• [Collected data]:
★ ★ ★ ★

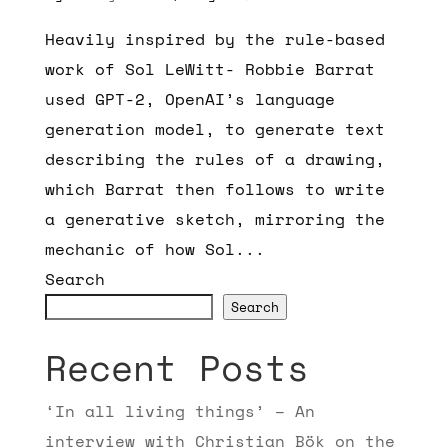
Heavily inspired by the rule-based
work of Sol LeWitt- Robbie Barrat
used GPT-2, OpenAI’s language
generation model, to generate text
describing the rules of a drawing,
which Barrat then follows to write
a generative sketch, mirroring the
mechanic of how Sol...
Search
Search
Recent Posts
‘In all living things’ – An
interview with Christian Bök on the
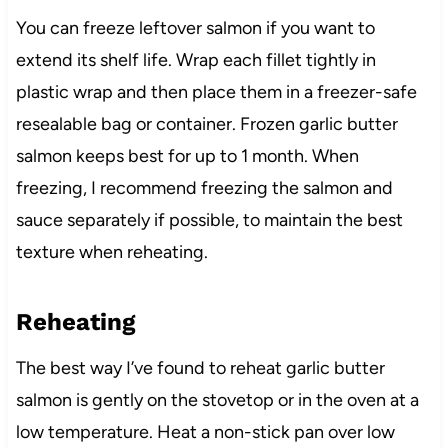
You can freeze leftover salmon if you want to
extend its shelf life. Wrap each fillet tightly in
plastic wrap and then place them in a freezer-safe
resealable bag or container. Frozen garlic butter
salmon keeps best for up to 1 month. When
freezing, I recommend freezing the salmon and
sauce separately if possible, to maintain the best
texture when reheating.
Reheating
The best way I’ve found to reheat garlic butter
salmon is gently on the stovetop or in the oven at a
low temperature. Heat a non-stick pan over low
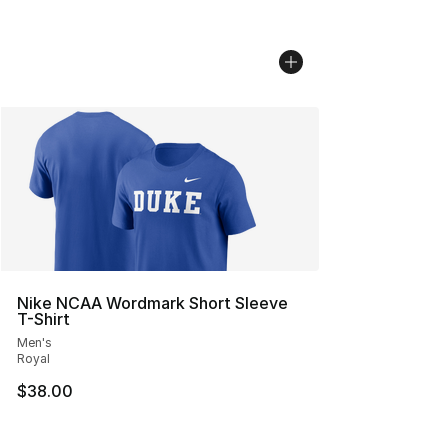
Nike NCAA Wordmark Short Sleeve
T-Shirt
Men's
Royal
$38.00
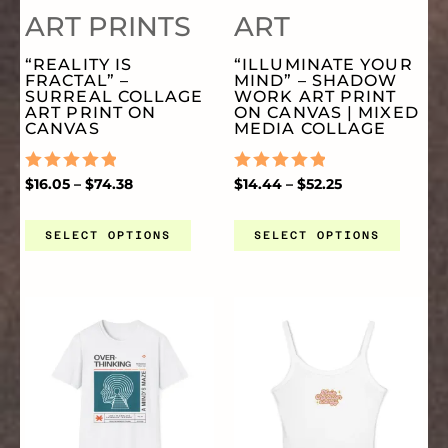
ART PRINTS
ART
VARIANTS.
VA
PAGE
PA
“REALITY IS
“ILLUMINATE YOUR
FRACTAL” –
MIND” – SHADOW
THE
TH
SURREAL COLLAGE
WORK ART PRINT
ART PRINT ON
ON CANVAS | MIXED
CANVAS
MEDIA COLLAGE
OPTIONS
OP
RATED
$
16.05
–
$
74.38
RATED
$
14.44
–
$
52.25
0
0
MAY
MA
OUT
OUT
OF
OF
SELECT OPTIONS
SELECT OPTIONS
5
5
BE
BE
PRICE
THIS
TH
CHOSEN
CH
RANGE:
$20.00
THROUGH
PRODUCT
PR
ON
O
$27.00
HAS
HA
THE
TH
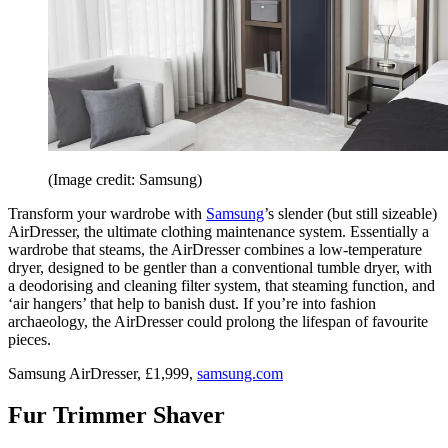
(Image credit: Samsung)
Transform your wardrobe with
Samsung
’s slender (but still sizeable)
AirDresser, the ultimate clothing maintenance system. Essentially a
wardrobe that steams, the AirDresser combines a low-temperature
dryer, designed to be gentler than a conventional tumble dryer, with
a deodorising and cleaning filter system, that steaming function, and
‘air hangers’ that help to banish dust. If you’re into fashion
archaeology, the AirDresser could prolong the lifespan of favourite
pieces.
Samsung AirDresser, £1,999,
samsung.com
Fur Trimmer Shaver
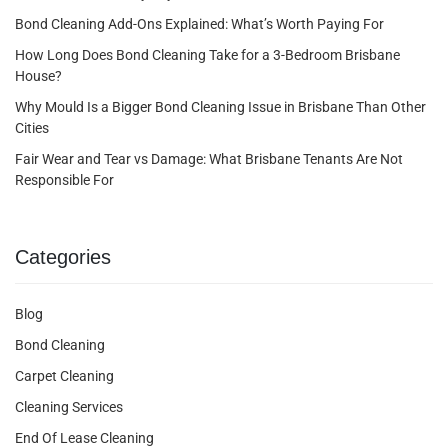
Bond Cleaning Add-Ons Explained: What’s Worth Paying For
How Long Does Bond Cleaning Take for a 3-Bedroom Brisbane
House?
Why Mould Is a Bigger Bond Cleaning Issue in Brisbane Than Other
Cities
Fair Wear and Tear vs Damage: What Brisbane Tenants Are Not
Responsible For
Categories
Blog
Bond Cleaning
Carpet Cleaning
Cleaning Services
End Of Lease Cleaning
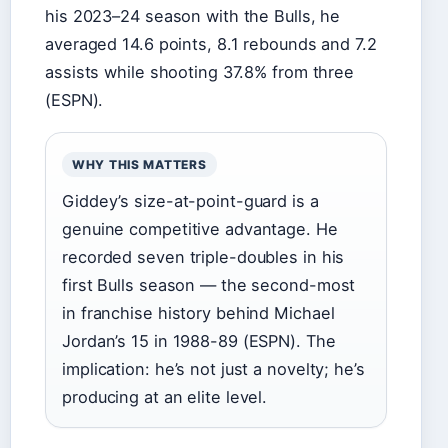
his 2023–24 season with the Bulls, he
averaged 14.6 points, 8.1 rebounds and 7.2
assists while shooting 37.8% from three
(ESPN).
WHY THIS MATTERS
Giddey’s size-at-point-guard is a
genuine competitive advantage. He
recorded seven triple-doubles in his
first Bulls season — the second-most
in franchise history behind Michael
Jordan’s 15 in 1988-89 (ESPN). The
implication: he’s not just a novelty; he’s
producing at an elite level.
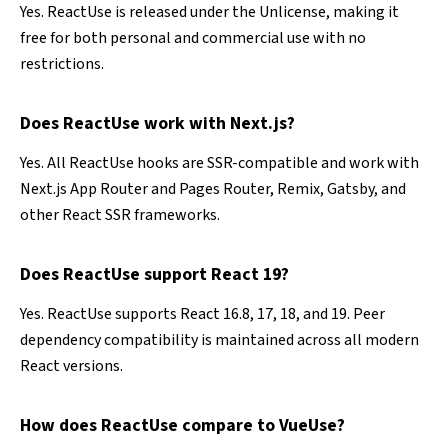
Yes. ReactUse is released under the Unlicense, making it
free for both personal and commercial use with no
restrictions.
Does ReactUse work with Next.js?
Yes. All ReactUse hooks are SSR-compatible and work with
Next.js App Router and Pages Router, Remix, Gatsby, and
other React SSR frameworks.
Does ReactUse support React 19?
Yes. ReactUse supports React 16.8, 17, 18, and 19. Peer
dependency compatibility is maintained across all modern
React versions.
How does ReactUse compare to VueUse?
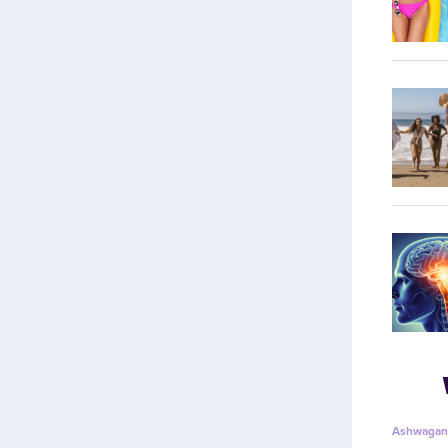
Ashwagan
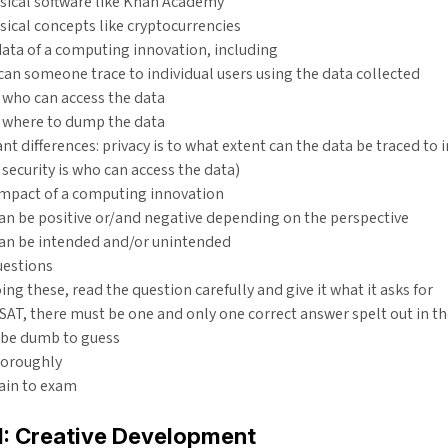
sical software like Khan Academy
ical concepts like cryptocurrencies
ata of a computing innovation, including
 can someone trace to individual users using the data collected
: who can access the data
 where to dump the data
nt differences: privacy is to what extent can the data be traced to i
security is who can access the data)
impact of a computing innovation
can be positive or/and negative depending on the perspective
can be intended and/or unintended
uestions
ng these, read the question carefully and give it what it asks for
 SAT, there must be one and only one correct answer spelt out in th
 be dumb to guess
horoughly
ain to exam
 1: Creative Development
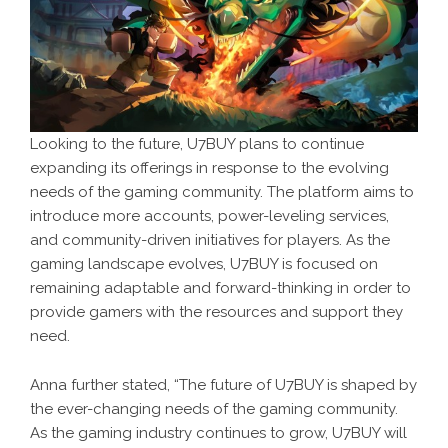
Looking to the future, U7BUY plans to continue
expanding its offerings in response to the evolving
needs of the gaming community. The platform aims to
introduce more accounts, power-leveling services,
and community-driven initiatives for players. As the
gaming landscape evolves, U7BUY is focused on
remaining adaptable and forward-thinking in order to
provide gamers with the resources and support they
need.
Anna further stated, “The future of U7BUY is shaped by
the ever-changing needs of the gaming community.
As the gaming industry continues to grow, U7BUY will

★ ★ ★ ★

• [DESCRIPTION OF THE TASK]: Leaving the pictures behind, return every line above exactly.

• [ANSWER SPACE]:
Heavily inspired by the rule-based
work of Sol LeWitt- Robbie Barrat
used GPT-2, OpenAI’s language
generation model, to generate text
describing the rules of a drawing,
which Barrat then follows to write
a generative sketch, mirroring the
mechanic of how Sol...
Search
Search
Recent Posts
‘In all living things’ – An
interview with Christian Bök on the
You can freeze leftover salmon if you want to
extend its shelf life. Wrap each fillet tightly in
plastic wrap and then place them in a freezer-safe
resealable bag or container. Frozen garlic butter
salmon keeps best for up to 1 month. When
freezing, I recommend freezing the salmon and
sauce separately if possible, to maintain the best
texture when reheating.
Reheating
The best way I’ve found to reheat garlic butter
salmon is gently on the stovetop or in the oven at a
low temperature. Heat a non-stick pan over low
Nike NCAA Wordmark Short Sleeve
T-Shirt
Men's
Royal
$38.00
ART PRINTS
ART
VARIANTS.
VA
PAGE
PA
“REALITY IS
“ILLUMINATE YOUR
FRACTAL” –
MIND” – SHADOW
THE
TH
SURREAL COLLAGE
WORK ART PRINT
ART PRINT ON
ON CANVAS | MIXED
CANVAS
MEDIA COLLAGE
OPTIONS
OP
RATED
$
16.05
–
$
74.38
RATED
$
14.44
–
$
52.25
0
0
MAY
MA
OUT
OUT
OF
OF
SELECT OPTIONS
SELECT OPTIONS
5
5
BE
BE
PRICE
THIS
TH
CHOSEN
CH
RANGE:
$20.00
THROUGH
PRODUCT
PR
ON
O
$27.00
HAS
HA
THE
TH
(Image credit: Samsung)
Transform your wardrobe with
Samsung
’s slender (but still sizeable)
AirDresser, the ultimate clothing maintenance system. Essentially a
wardrobe that steams, the AirDresser combines a low-temperature
dryer, designed to be gentler than a conventional tumble dryer, with
a deodorising and cleaning filter system, that steaming function, and
‘air hangers’ that help to banish dust. If you’re into fashion
archaeology, the AirDresser could prolong the lifespan of favourite
pieces.
Samsung AirDresser, £1,999,
samsung.com
Fur Trimmer Shaver
Bond Cleaning Add-Ons Explained: What’s Worth Paying For
How Long Does Bond Cleaning Take for a 3-Bedroom Brisbane
House?
Why Mould Is a Bigger Bond Cleaning Issue in Brisbane Than Other
Cities
Fair Wear and Tear vs Damage: What Brisbane Tenants Are Not
Responsible For
Categories
Blog
Bond Cleaning
Carpet Cleaning
Cleaning Services
End Of Lease Cleaning
his 2023–24 season with the Bulls, he
averaged 14.6 points, 8.1 rebounds and 7.2
assists while shooting 37.8% from three
(ESPN).
WHY THIS MATTERS
Giddey’s size-at-point-guard is a
genuine competitive advantage. He
recorded seven triple-doubles in his
first Bulls season — the second-most
in franchise history behind Michael
Jordan’s 15 in 1988-89 (ESPN). The
implication: he’s not just a novelty; he’s
producing at an elite level.
Yes. ReactUse is released under the Unlicense, making it
free for both personal and commercial use with no
restrictions.
Does ReactUse work with Next.js?
Yes. All ReactUse hooks are SSR-compatible and work with
Next.js App Router and Pages Router, Remix, Gatsby, and
other React SSR frameworks.
Does ReactUse support React 19?
Yes. ReactUse supports React 16.8, 17, 18, and 19. Peer
dependency compatibility is maintained across all modern
React versions.
How does ReactUse compare to VueUse?
Ashwagan
sical software like Khan Academy
ical concepts like cryptocurrencies
ata of a computing innovation, including
 can someone trace to individual users using the data collected
: who can access the data
 where to dump the data
nt differences: privacy is to what extent can the data be traced to i
security is who can access the data)
impact of a computing innovation
can be positive or/and negative depending on the perspective
can be intended and/or unintended
uestions
ng these, read the question carefully and give it what it asks for
 SAT, there must be one and only one correct answer spelt out in th
 be dumb to guess
horoughly
ain to exam
 1: Creative Development
Looking to the future, U7BUY plans to continue
expanding its offerings in response to the evolving
needs of the gaming community. The platform aims to
introduce more accounts, power-leveling services,
and community-driven initiatives for players. As the
gaming landscape evolves, U7BUY is focused on
remaining adaptable and forward-thinking in order to
provide gamers with the resources and support they
need.
Anna further stated, “The future of U7BUY is shaped by
the ever-changing needs of the gaming community.
As the gaming industry continues to grow, U7BUY will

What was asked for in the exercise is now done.